AMSTERDAM -- IBC2018 -- Video, we are constantly told, is the application that is filling up networks and driving capex-hungry capacity upgrades. And that trend is not expected to stop: Ericsson's Mobility Report suggests that mobile video traffic volumes will grow by 45% annually between now and 2023 and "account for 73% of all mobile data traffic," while Cisco's Visual Networking Index (VNI) suggests video will account for 82% of all IP traffic (annual run rate of 3.3 zettabytes) by 2021.

That, in turn, would drive demand from network operators for video delivery and management technology and create a business opportunity for the equipment vendors that already have procurement relationships with the network builders. The logic seems sound, and, indeed, drove acquisition sprees by Ericsson and Cisco in the past decade.

So why are the major communications networking vendors, including those predicting ongoing video traffic growth, offloading their video technology assets en masse?

This year we've seen: Ericsson, which spent years and billions of dollars building a video-centric business unit, agree to sell a majority stake (51%) in its Media Solutions unit; Cisco strike a deal to sell its service provider video business; and, most recently, Nokia announce the sale of a majority stake its video tech arm, which will become an independent outfit called Velocix. (See Ericsson Stuck in Loss-Making Rut, Offloads Majority Stake in Media Unit, Ericsson Rebadges Media Unit, Eyes Smart Cities, M&A, Bye Bye Cisco Video Software, Hello Synamedia and Just Like Ericsson, Nokia Flogs Majority Stake in Its Video Biz.)

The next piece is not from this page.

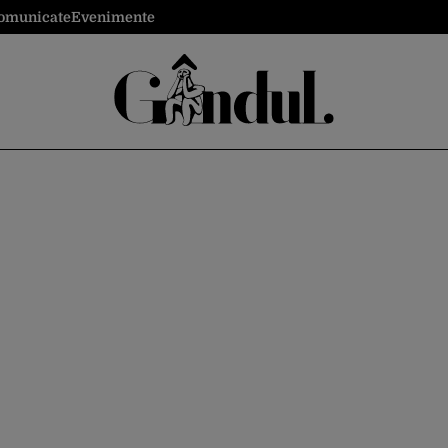
omunicate
Evenimente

Is there no money to be made? Dr. Abe Peled, who is chairman of Synamedia (the company being based on Cisco's video assets), suggests there is: The company he will chair will have revenues of $850 million and be EBITDA positive from the get-go, he says. (See Synamedia Plots Its First Steps Around Streaming.)

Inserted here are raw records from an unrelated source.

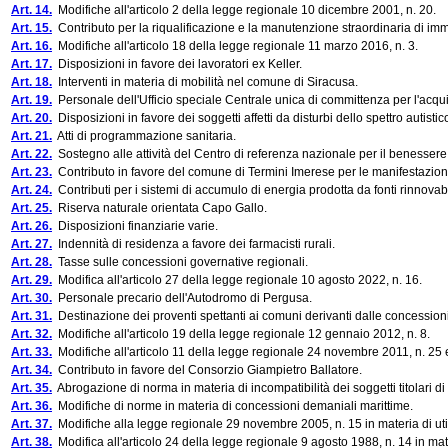
Art. 14.
Modifiche all'articolo 2 della legge regionale 10 dicembre 2001, n. 20.
Art. 15.
Contributo per la riqualificazione e la manutenzione straordinaria di immo
Art. 16.
Modifiche all'articolo 18 della legge regionale 11 marzo 2016, n. 3.
Art. 17.
Disposizioni in favore dei lavoratori ex Keller.
Art. 18.
Interventi in materia di mobilità nel comune di Siracusa.
Art. 19.
Personale dell'Ufficio speciale Centrale unica di committenza per l'acquis
Art. 20.
Disposizioni in favore dei soggetti affetti da disturbi dello spettro autistic
Art. 21.
Atti di programmazione sanitaria.
Art. 22.
Sostegno alle attività del Centro di referenza nazionale per il benessere
Art. 23.
Contributo in favore del comune di Termini Imerese per le manifestazion
Art. 24.
Contributi per i sistemi di accumulo di energia prodotta da fonti rinnovabi
Art. 25.
Riserva naturale orientata Capo Gallo.
Art. 26.
Disposizioni finanziarie varie.
Art. 27.
Indennità di residenza a favore dei farmacisti rurali.
Art. 28.
Tasse sulle concessioni governative regionali.
Art. 29.
Modifica all'articolo 27 della legge regionale 10 agosto 2022, n. 16.
Art. 30.
Personale precario dell'Autodromo di Pergusa.
Art. 31.
Destinazione dei proventi spettanti ai comuni derivanti dalle concessioni
Art. 32.
Modifiche all'articolo 19 della legge regionale 12 gennaio 2012, n. 8.
Art. 33.
Modifiche all'articolo 11 della legge regionale 24 novembre 2011, n. 25 e
Art. 34.
Contributo in favore del Consorzio Giampietro Ballatore.
Art. 35.
Abrogazione di norma in materia di incompatibilità dei soggetti titolari di 
Art. 36.
Modifiche di norme in materia di concessioni demaniali marittime.
Art. 37.
Modifiche alla legge regionale 29 novembre 2005, n. 15 in materia di uti
Art. 38.
Modifica all'articolo 24 della legge regionale 9 agosto 1988, n. 14 in mate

Cisco's stand at IBC2018 -- next year the name on display will be Synamedia.
Cisco's stand at IBC2018 -- next year the name on display will be Synamedia.

The problems encountered by those major vendors appear to be more to do with focus and financial management.

The management team at MediaKind, the new name for the Ericsson Media Solutions outfit, has made no secret of the lax financial controls at the giant Swedish vendor that resulted in significant losses, even while new business was being won. Under new CEO Borje Ekholm, costs have been cut significantly, Light Reading has been told, in the build-up to the stake sale to One Equity Partners (the deal is set to close imminently). The MediaKind team is bullish about its ability to build a profitable business and has been fleshing out its market strategy during the IBC show: Tight fiscal management and a laser focus on the IP video and cloud-native system needs of its customers is at the heart of its efforts.

Leadership by a management team that is focused on the needs of the video market has also been highlighted by Synamedia and the Nokia video team as being important to success.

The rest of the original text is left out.